O Espaço e o Tempo

Carlos Alberto Correa Fonseca

de Ribeirão Preto, SP

Não raro, nos envolvemos na expectativa gerada pela espera de um novo tempo, demarcado pelos valores transitórios. A ansiedade vazia que nos leva aos excessos, não contribui para iniciarmos ou revigorarmos nossos ideais de renovação espiritual.

O homem, impossibilitado de amar uns aos outros, como preceitua Jesus, institui o Dia da Confraternização Universal, que por sua vez, é um grande passo para conquistas maiores e melhores no campo do sentimento virtuoso. Confraternizar, significa unir com amizades íntima, é estreitar nossos relacionamentos com o próximo, e esse ato deve ser comum a todos, isto é, universalizado.

Ao refletirmos sobre algumas comunicações que trazem a assinatura: Galileu, publicadas no livro "A Gênese", um dos volumes do Pentateuco Kardequiano, capítulo VI, Uranografia Geral, item: "O Espaço e o Tempo", nosso conceito sobre as tradicionais festividades de fim de ano, alterar-se-ão profundamente.

O autor, esclarece a relação do Espaço e o Tempo com o infinito, dizendo que os mesmos não tem limites, e que, embora nossas faculdades sejam restritas, podemos representá-los pelo pensamento. Suponhamos, diz ele, que partindo da terra, localizada no meio do infinito, em direção a qualquer ponto do Universo, na velocidade prodigiosa da faísca elétrica, depois de percorrermos milhões de léguas, nos encontraremos num local onde a Terra aparece como uma pálida estrela e, continuando nosso percurso na mesma direção, chegaremos às estrelas longínquas, e já não distinguimos mais a terra, nem mesmo o sol. Milhares e milhares de mundos passaram sob nossos olhos e no entanto, diz ele, na realidade não avançamos um só passo pelo universo afora. Eis o que é espaço!

Do Tempo, também faremos uma idéia mais justa estabelecendo sua analogia com a eternidade.

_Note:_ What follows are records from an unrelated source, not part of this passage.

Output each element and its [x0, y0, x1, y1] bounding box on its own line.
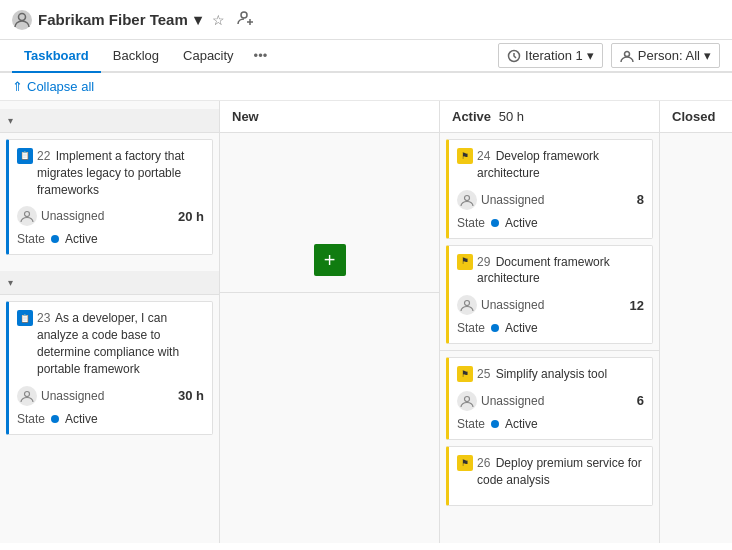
card-22-meta: Unassigned 20 h	[17, 206, 204, 226]
top-bar: Fabrikam Fiber Team ▾ ☆	[0, 0, 732, 40]
card-29-state-dot	[491, 324, 499, 332]
card-24-assignee-label: Unassigned	[481, 193, 544, 207]
user-story-icon-22: 📋	[17, 148, 33, 164]
card-25-title: ⚑ 25 Simplify analysis tool	[457, 366, 644, 383]
col-new: New +	[220, 101, 440, 543]
card-29-assignee: Unassigned	[457, 295, 544, 315]
card-24-state-dot	[491, 219, 499, 227]
card-25-assignee: Unassigned	[457, 391, 544, 411]
col-active-hours: 50 h	[499, 109, 524, 124]
card-22-assignee-label: Unassigned	[41, 209, 104, 223]
iteration-label: Iteration 1	[525, 48, 583, 63]
row-group-header-1[interactable]: ▾	[0, 109, 219, 133]
svg-point-9	[465, 301, 470, 306]
card-29-title: ⚑ 29 Document framework architecture	[457, 254, 644, 288]
favorite-button[interactable]: ☆	[210, 10, 227, 30]
col-active-label: Active	[452, 109, 491, 124]
person-selector[interactable]: Person: All ▾	[611, 43, 720, 68]
card-23-state-value: Active	[65, 412, 98, 426]
card-25-state-dot	[491, 420, 499, 428]
card-23-meta: Unassigned 30 h	[17, 386, 204, 406]
card-29-state: State Active	[457, 321, 644, 335]
card-23-state: State Active	[17, 412, 204, 426]
backlog-card-22[interactable]: 📋 22 Implement a factory that migrates l…	[6, 139, 213, 255]
active-card-25[interactable]: ⚑ 25 Simplify analysis tool Unassigne	[446, 357, 653, 440]
tab-taskboard[interactable]: Taskboard	[12, 40, 101, 73]
row-collapse-icon-1: ▾	[8, 115, 13, 126]
active-card-24[interactable]: ⚑ 24 Develop framework architecture U	[446, 139, 653, 239]
col-closed-header: Closed	[660, 101, 732, 133]
iteration-selector[interactable]: Iteration 1 ▾	[498, 43, 603, 68]
card-23-assignee-label: Unassigned	[41, 389, 104, 403]
nav-right: Iteration 1 ▾ Person: All ▾	[498, 43, 720, 68]
card-22-assignee: Unassigned	[17, 206, 104, 226]
card-29-state-value: Active	[505, 321, 538, 335]
person-chevron: ▾	[704, 48, 711, 63]
col-active-header: Active 50 h	[440, 101, 659, 133]
collapse-all-button[interactable]: ⇑ Collapse all	[12, 79, 94, 94]
task-icon-26: ⚑	[457, 455, 473, 471]
svg-point-8	[465, 195, 470, 200]
active-card-29[interactable]: ⚑ 29 Document framework architecture	[446, 245, 653, 345]
card-25-meta: Unassigned 6	[457, 391, 644, 411]
active-card-26[interactable]: ⚑ 26 Deploy premium service for code ana…	[446, 446, 653, 506]
assignee-avatar-22	[17, 206, 37, 226]
card-22-hours: 20 h	[178, 209, 204, 224]
card-23-state-dot	[51, 415, 59, 423]
card-24-hours: 8	[637, 192, 644, 207]
tab-backlog[interactable]: Backlog	[101, 40, 171, 73]
card-29-hours: 12	[630, 298, 644, 313]
card-25-assignee-label: Unassigned	[481, 394, 544, 408]
board-container: ⇑ Collapse all ▾ 📋 22 Implement a factor…	[0, 73, 732, 543]
card-24-state-value: Active	[505, 216, 538, 230]
card-24-state: State Active	[457, 216, 644, 230]
task-icon-24: ⚑	[457, 148, 473, 164]
row-group-header-2[interactable]: ▾	[0, 271, 219, 295]
card-29-meta: Unassigned 12	[457, 295, 644, 315]
card-22-state: State Active	[17, 232, 204, 246]
svg-point-5	[624, 51, 629, 56]
tab-capacity[interactable]: Capacity	[171, 40, 246, 73]
team-name[interactable]: Fabrikam Fiber Team ▾	[12, 10, 202, 30]
card-23-assignee: Unassigned	[17, 386, 104, 406]
assignee-avatar-25	[457, 391, 477, 411]
collapse-arrows-icon: ⇑	[12, 79, 23, 94]
nav-bar: Taskboard Backlog Capacity ••• Iteration…	[0, 40, 732, 73]
person-label: Person: All	[638, 48, 700, 63]
card-24-assignee: Unassigned	[457, 190, 544, 210]
col-active: Active 50 h ⚑ 24 Develop framework archi…	[440, 101, 660, 543]
row-collapse-icon-2: ▾	[8, 277, 13, 288]
card-25-state: State Active	[457, 417, 644, 431]
team-icon	[12, 10, 32, 30]
card-24-title: ⚑ 24 Develop framework architecture	[457, 148, 644, 182]
top-bar-actions: ☆	[210, 8, 255, 31]
card-22-state-dot	[51, 235, 59, 243]
more-options[interactable]: •••	[246, 40, 276, 71]
card-25-hours: 6	[637, 393, 644, 408]
col-new-header: New	[220, 101, 439, 133]
card-23-title: 📋 23 As a developer, I can analyze a cod…	[17, 310, 204, 377]
collapse-all-label: Collapse all	[27, 79, 94, 94]
chevron-icon: ▾	[194, 11, 202, 29]
board-columns: ▾ 📋 22 Implement a factory that migrates…	[0, 101, 732, 543]
card-22-state-value: Active	[65, 232, 98, 246]
board-toolbar: ⇑ Collapse all	[0, 73, 732, 101]
card-29-assignee-label: Unassigned	[481, 298, 544, 312]
svg-point-10	[465, 396, 470, 401]
svg-point-1	[241, 12, 247, 18]
user-story-icon-23: 📋	[17, 310, 33, 326]
card-25-state-value: Active	[505, 417, 538, 431]
assignee-avatar-29	[457, 295, 477, 315]
backlog-card-23[interactable]: 📋 23 As a developer, I can analyze a cod…	[6, 301, 213, 434]
card-26-title: ⚑ 26 Deploy premium service for code ana…	[457, 455, 644, 489]
card-22-title: 📋 22 Implement a factory that migrates l…	[17, 148, 204, 198]
col-backlog: ▾ 📋 22 Implement a factory that migrates…	[0, 101, 220, 543]
col-closed-label: Closed	[672, 109, 715, 124]
task-icon-25: ⚑	[457, 366, 473, 382]
team-name-label: Fabrikam Fiber Team	[38, 11, 188, 28]
add-member-button[interactable]	[235, 8, 255, 31]
assignee-avatar-23	[17, 386, 37, 406]
svg-point-0	[19, 13, 26, 20]
add-card-new-row1-button[interactable]: +	[314, 244, 346, 276]
svg-point-6	[25, 212, 30, 217]
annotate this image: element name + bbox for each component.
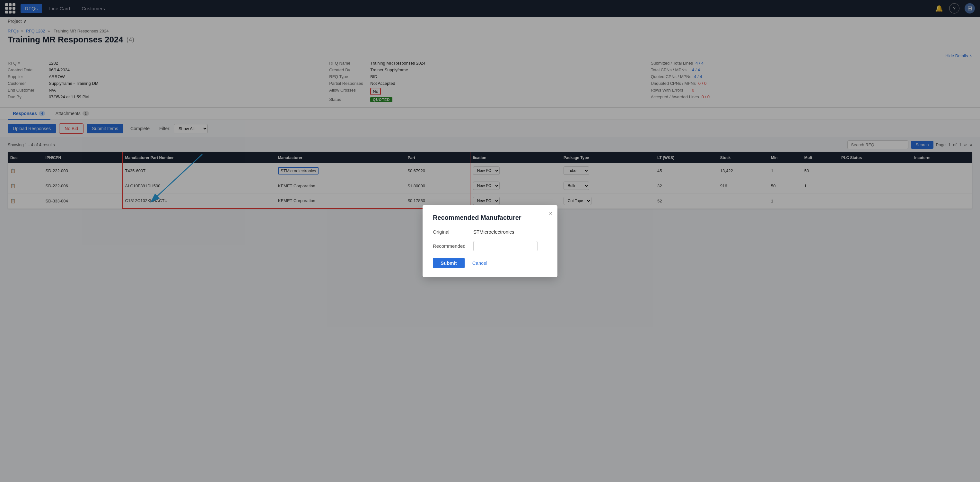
modal-close-button[interactable]: × [549, 210, 552, 212]
recommended-manufacturer-modal: × Recommended Manufacturer Original STMi… [423, 205, 557, 212]
modal-overlay: × Recommended Manufacturer Original STMi… [0, 0, 980, 212]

Presumamos estar, antes da Terra balançar sob o divino impulso, pois o pêndulo dos séculos ainda não está em movimento. Porém, momentos depois, a Terra começa a mover-se no espaço, existindo manhã e tarde. Além Terra, a eternidade jaz impassível e imóvel, embora o Tempo caminhe também em outros mundos, incompatíveis, uma vez que cada um fora criado em épocas diferentes. Tantos mundos haja na vasta expansão, tantos tempos diversos haverão. Conclui seu pensamento, pedindo para amontoarmos milhares e milhares de séculos, formando um número colossal, esse número não representaria senão um ponto na eternidade.

Tempo e Espaço: eternidade sem restrições e imensidade sem limites. Tais duas grandes propriedades da natureza universal, afirma nosso irmão.

Como estamos trabalhando nossas esperanças para o futuro?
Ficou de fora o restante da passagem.